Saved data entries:
────────────────────

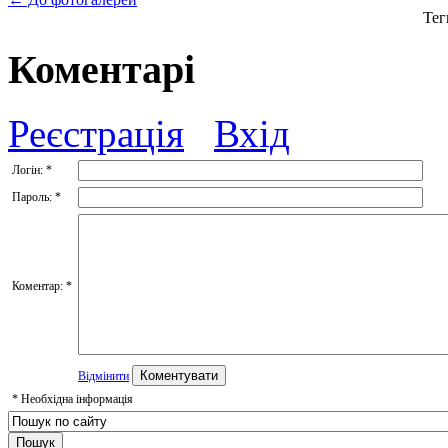
Тег
Коментарі
Реєстрація
Вхід
Логін:
*
Пароль:
*
Коментар:
*
Відмінити
*
Необхідна інформація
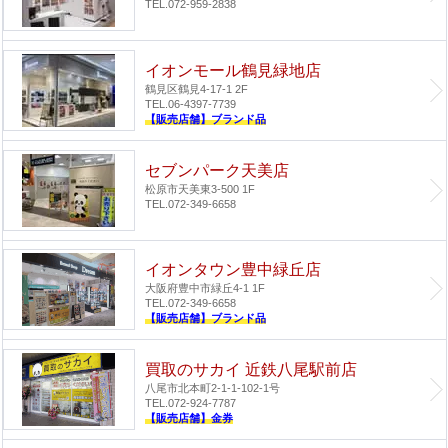
TEL.072-959-2838
イオンモール鶴見緑地店
鶴見区鶴見4-17-1 2F
TEL.06-4397-7739
【販売店舗】ブランド品
セブンパーク天美店
松原市天美東3-500 1F
TEL.072-349-6658
イオンタウン豊中緑丘店
大阪府豊中市緑丘4-1 1F
TEL.072-349-6658
【販売店舗】ブランド品
買取のサカイ 近鉄八尾駅前店
八尾市北本町2-1-1-102-1号
TEL.072-924-7787
【販売店舗】金券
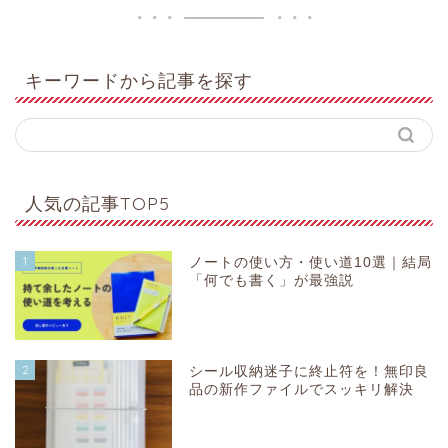
キーワードから記事を探す
人気の記事TOP5
1
ノートの使い方・使い道10選｜結局
「何でも書く」が最強説
2
シール収納迷子に終止符を！無印良
品の新作ファイルでスッキリ解決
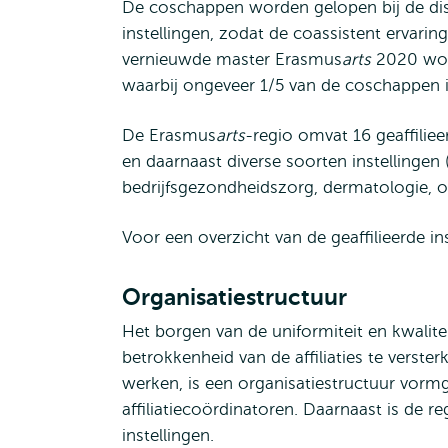
De coschappen worden gelopen bij de disc
instellingen, zodat de coassistent ervarin
vernieuwde master Erasmus
arts
2020 word
waarbij ongeveer 1/5 van de coschappen
De Erasmus
arts
-regio omvat 16 geaffilie
en daarnaast diverse soorten instellingen 
bedrijfsgezondheidszorg, dermatologie, oo
Voor een overzicht van de geaffilieerde i
Organisatiestructuur
Het borgen van de uniformiteit en kwalite
betrokkenheid van de affiliaties te verste
werken, is een organisatiestructuur vorm
affiliatiecoördinatoren. Daarnaast is de re
instellingen.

────────────────────

EXERCISE BRIEF: The answer is the complete set of records, copied exactly, with pictures omitted.

RESULT OF THIS EXERCISE:
Тег
Коментарі
Реєстрація
Вхід
Логін:
*
Пароль:
*
Коментар:
*
Відмінити
*
Необхідна інформація
TEL.072-959-2838
イオンモール鶴見緑地店
鶴見区鶴見4-17-1 2F
TEL.06-4397-7739
【販売店舗】ブランド品
セブンパーク天美店
松原市天美東3-500 1F
TEL.072-349-6658
イオンタウン豊中緑丘店
大阪府豊中市緑丘4-1 1F
TEL.072-349-6658
【販売店舗】ブランド品
買取のサカイ 近鉄八尾駅前店
八尾市北本町2-1-1-102-1号
TEL.072-924-7787
【販売店舗】金券
キーワードから記事を探す
人気の記事TOP5
1
ノートの使い方・使い道10選｜結局
「何でも書く」が最強説
2
シール収納迷子に終止符を！無印良
品の新作ファイルでスッキリ解決
De coschappen worden gelopen bij de disc
instellingen, zodat de coassistent ervarin
vernieuwde master Erasmus
arts
2020 word
waarbij ongeveer 1/5 van de coschappen
De Erasmus
arts
-regio omvat 16 geaffilie
en daarnaast diverse soorten instellingen 
bedrijfsgezondheidszorg, dermatologie, oo
Voor een overzicht van de geaffilieerde i
Organisatiestructuur
Het borgen van de uniformiteit en kwalite
betrokkenheid van de affiliaties te verste
werken, is een organisatiestructuur vorm
affiliatiecoördinatoren. Daarnaast is de re
instellingen.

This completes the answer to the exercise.